The data section start

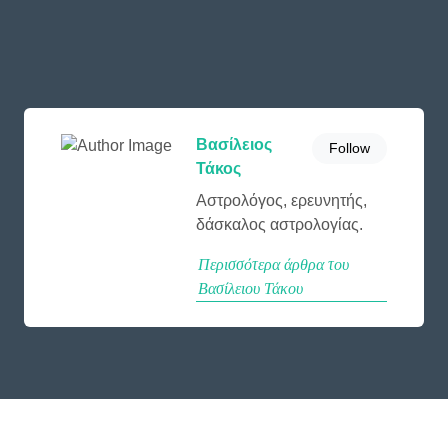
Βασίλειος
Follow
Τάκος
Αστρολόγος, ερευνητής,
δάσκαλος αστρολογίας.
Περισσότερα άρθρα του
Βασίλειου Τάκου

The data section end

### Assigned task
The reply must contain every entry above, exactly as written, and none of the pictures.

### Your response
Βασίλειος
Follow
Τάκος
Αστρολόγος, ερευνητής,
δάσκαλος αστρολογίας.
Περισσότερα άρθρα του
Βασίλειου Τάκου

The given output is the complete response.